Human beings have faced similar problems of survival across the years of human existence. Different groups have found various answers to the question, “How shall we live?” When a group of humans successfully found a way to survive, they began to value that approach to life. They built beliefs around their survival and acted on those beliefs and values. Such activities became normal to that group, and created their culture. Some cultures appear quite similar to our own while others seem extremely different.
Through their development, some cultures became increasingly complex while others remained simple. Anthropologist, scientist, and author Jared Diamond puzzled over this question (known as Yali’s question in his book Guns, Germs, and Steel) and attempted to understand why some cultures have dramatically more “stuff” than others.

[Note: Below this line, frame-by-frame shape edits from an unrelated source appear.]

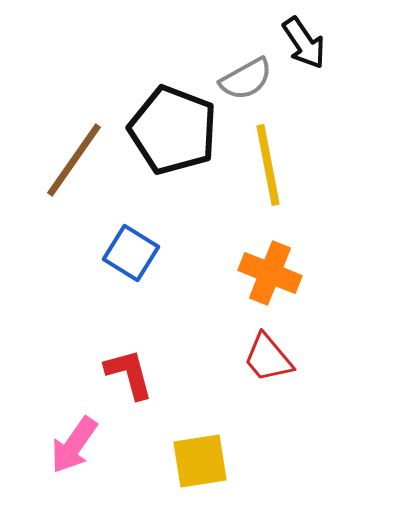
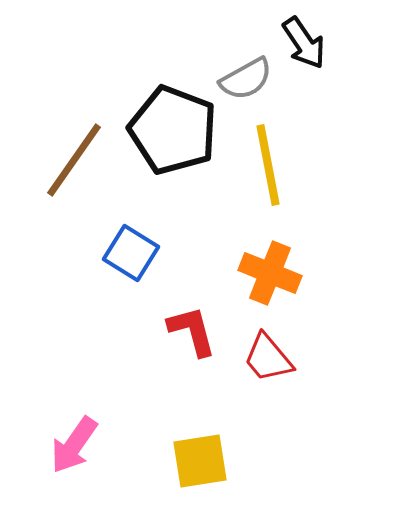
red L-shape: moved 63 px right, 43 px up
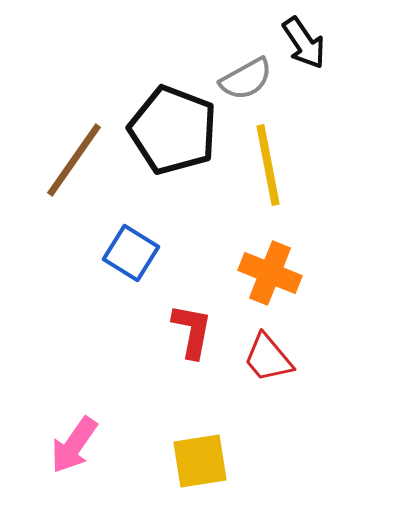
red L-shape: rotated 26 degrees clockwise
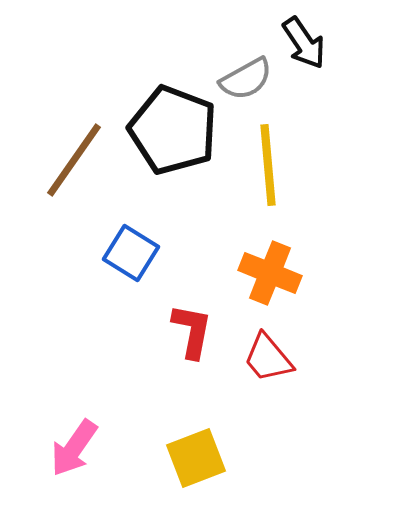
yellow line: rotated 6 degrees clockwise
pink arrow: moved 3 px down
yellow square: moved 4 px left, 3 px up; rotated 12 degrees counterclockwise
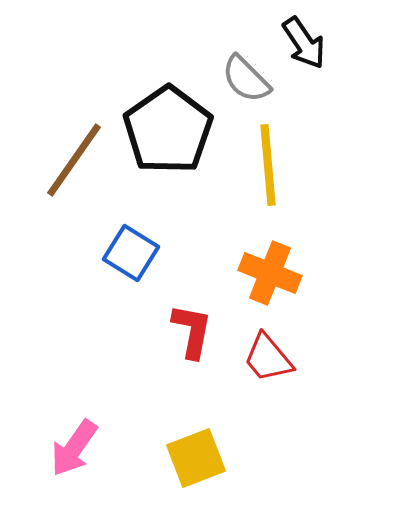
gray semicircle: rotated 74 degrees clockwise
black pentagon: moved 5 px left; rotated 16 degrees clockwise
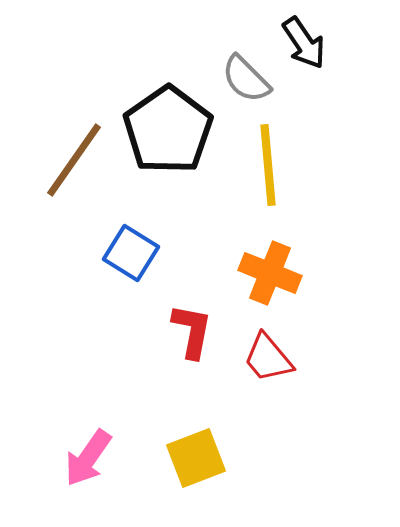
pink arrow: moved 14 px right, 10 px down
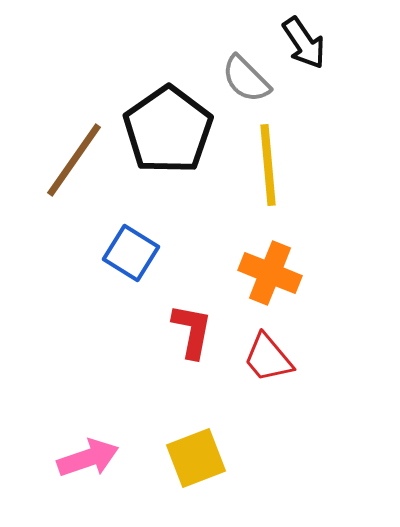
pink arrow: rotated 144 degrees counterclockwise
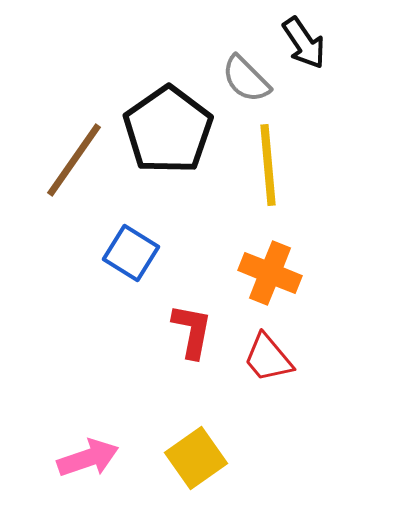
yellow square: rotated 14 degrees counterclockwise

If you have traveled or lived outside the United States, or even if you have traveled within our own borders, across the country or perhaps simply across town, you already know that different groups of people have responded to the needs of life through creating different customs. Since the United States is one of the most diverse countries in the world, gaining an understanding of how other people “do” their culture helps us to better understand and interact with people at home and abroad. Just like playing a game, if you know the rules, you will be more successful than if you do not. Understanding the basics of culture helps us to understand one another. Consider the following story:
An American business decided to combine a project with a sister company in India. The company made plans to send five employees over for a long-term stay in order to help orient the Indian employees to the company and provide some training and perhaps build some relationships. Once they landed in India, one of the Americans found that all of her luggage had been lost! She had to go out and purchase clothing and shoes to wear for their extended stay until her luggage might be located. Because she purchased clothing styled and made in India, she had no leather belts, jackets, or shoes and she was garbed in more traditional Indian clothing. As it turned out, the new employees took to her much more readily because she dressed as they did. They felt much more comfortable with her than they did with the other Americans who dressed “strangely.”